Take every line from the entries below that includes the word "Название" and copy it.

▶ DATA SUPPLIED:

################

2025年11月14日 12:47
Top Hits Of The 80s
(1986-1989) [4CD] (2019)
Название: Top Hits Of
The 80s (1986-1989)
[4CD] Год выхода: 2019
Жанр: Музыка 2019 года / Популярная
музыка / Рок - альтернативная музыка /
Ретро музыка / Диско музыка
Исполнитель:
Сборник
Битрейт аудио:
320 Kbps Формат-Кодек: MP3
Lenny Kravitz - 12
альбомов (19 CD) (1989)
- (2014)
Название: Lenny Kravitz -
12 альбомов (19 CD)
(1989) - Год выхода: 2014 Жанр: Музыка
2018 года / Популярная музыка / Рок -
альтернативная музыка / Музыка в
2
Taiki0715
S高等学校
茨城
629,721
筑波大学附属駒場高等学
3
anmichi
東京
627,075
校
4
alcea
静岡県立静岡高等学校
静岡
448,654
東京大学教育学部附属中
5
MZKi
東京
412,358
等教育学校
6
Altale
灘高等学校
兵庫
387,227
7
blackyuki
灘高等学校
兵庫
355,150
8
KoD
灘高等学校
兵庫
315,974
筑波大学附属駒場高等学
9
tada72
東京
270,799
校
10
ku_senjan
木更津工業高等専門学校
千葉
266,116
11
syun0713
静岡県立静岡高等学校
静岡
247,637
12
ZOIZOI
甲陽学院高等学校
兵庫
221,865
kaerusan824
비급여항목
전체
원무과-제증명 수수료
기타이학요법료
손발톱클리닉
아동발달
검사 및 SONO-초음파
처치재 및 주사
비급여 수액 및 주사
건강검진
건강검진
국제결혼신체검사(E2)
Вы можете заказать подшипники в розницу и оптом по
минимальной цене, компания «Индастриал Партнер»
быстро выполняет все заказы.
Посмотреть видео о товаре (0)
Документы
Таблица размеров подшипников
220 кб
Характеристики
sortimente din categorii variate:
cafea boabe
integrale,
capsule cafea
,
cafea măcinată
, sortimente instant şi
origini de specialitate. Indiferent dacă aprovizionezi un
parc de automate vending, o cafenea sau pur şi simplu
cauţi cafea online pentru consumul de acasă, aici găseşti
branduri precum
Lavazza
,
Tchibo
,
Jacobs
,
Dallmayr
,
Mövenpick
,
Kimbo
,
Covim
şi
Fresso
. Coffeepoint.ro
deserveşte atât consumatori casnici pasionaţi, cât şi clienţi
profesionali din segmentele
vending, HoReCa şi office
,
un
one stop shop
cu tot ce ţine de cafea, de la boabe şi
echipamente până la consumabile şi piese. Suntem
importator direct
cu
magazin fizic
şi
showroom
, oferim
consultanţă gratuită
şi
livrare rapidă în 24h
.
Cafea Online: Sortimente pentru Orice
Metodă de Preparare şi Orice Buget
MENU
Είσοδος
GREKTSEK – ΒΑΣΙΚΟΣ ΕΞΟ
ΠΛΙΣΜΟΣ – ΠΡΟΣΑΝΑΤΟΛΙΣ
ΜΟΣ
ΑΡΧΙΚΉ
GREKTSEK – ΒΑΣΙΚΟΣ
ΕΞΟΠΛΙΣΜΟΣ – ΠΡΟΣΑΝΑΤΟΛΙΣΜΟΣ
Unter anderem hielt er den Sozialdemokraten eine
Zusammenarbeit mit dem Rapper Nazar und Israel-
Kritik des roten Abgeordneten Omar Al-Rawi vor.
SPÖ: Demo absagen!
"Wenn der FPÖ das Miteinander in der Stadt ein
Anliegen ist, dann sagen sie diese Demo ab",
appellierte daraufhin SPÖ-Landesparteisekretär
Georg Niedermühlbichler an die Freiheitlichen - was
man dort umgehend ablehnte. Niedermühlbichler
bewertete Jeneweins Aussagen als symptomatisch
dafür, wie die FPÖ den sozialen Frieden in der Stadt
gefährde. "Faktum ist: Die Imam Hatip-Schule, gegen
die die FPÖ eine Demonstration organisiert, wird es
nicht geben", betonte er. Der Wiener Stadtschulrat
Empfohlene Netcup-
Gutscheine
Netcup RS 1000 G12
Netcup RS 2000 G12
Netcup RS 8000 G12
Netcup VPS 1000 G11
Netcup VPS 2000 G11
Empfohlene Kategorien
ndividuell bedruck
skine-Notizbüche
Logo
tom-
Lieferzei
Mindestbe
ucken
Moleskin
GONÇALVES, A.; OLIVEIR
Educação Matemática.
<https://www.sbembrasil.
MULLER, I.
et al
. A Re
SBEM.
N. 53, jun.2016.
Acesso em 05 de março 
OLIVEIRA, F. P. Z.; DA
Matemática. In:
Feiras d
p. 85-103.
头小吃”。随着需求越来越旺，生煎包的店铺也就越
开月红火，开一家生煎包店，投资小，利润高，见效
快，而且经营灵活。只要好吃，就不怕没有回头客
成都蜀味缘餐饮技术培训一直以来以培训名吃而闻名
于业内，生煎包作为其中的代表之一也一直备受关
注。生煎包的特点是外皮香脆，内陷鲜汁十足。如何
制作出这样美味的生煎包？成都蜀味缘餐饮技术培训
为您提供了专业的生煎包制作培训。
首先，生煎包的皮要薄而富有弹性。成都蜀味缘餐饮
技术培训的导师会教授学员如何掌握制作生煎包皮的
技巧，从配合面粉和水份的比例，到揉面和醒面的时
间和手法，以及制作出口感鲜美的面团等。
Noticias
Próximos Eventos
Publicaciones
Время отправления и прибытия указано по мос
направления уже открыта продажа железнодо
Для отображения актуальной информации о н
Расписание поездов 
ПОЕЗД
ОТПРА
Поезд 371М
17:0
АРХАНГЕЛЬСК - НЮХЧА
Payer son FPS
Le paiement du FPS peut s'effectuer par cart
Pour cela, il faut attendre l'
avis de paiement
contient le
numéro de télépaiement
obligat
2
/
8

################

▶ RESPONSE TO THIS TASK:
Название: Top Hits Of
Название: Lenny Kravitz -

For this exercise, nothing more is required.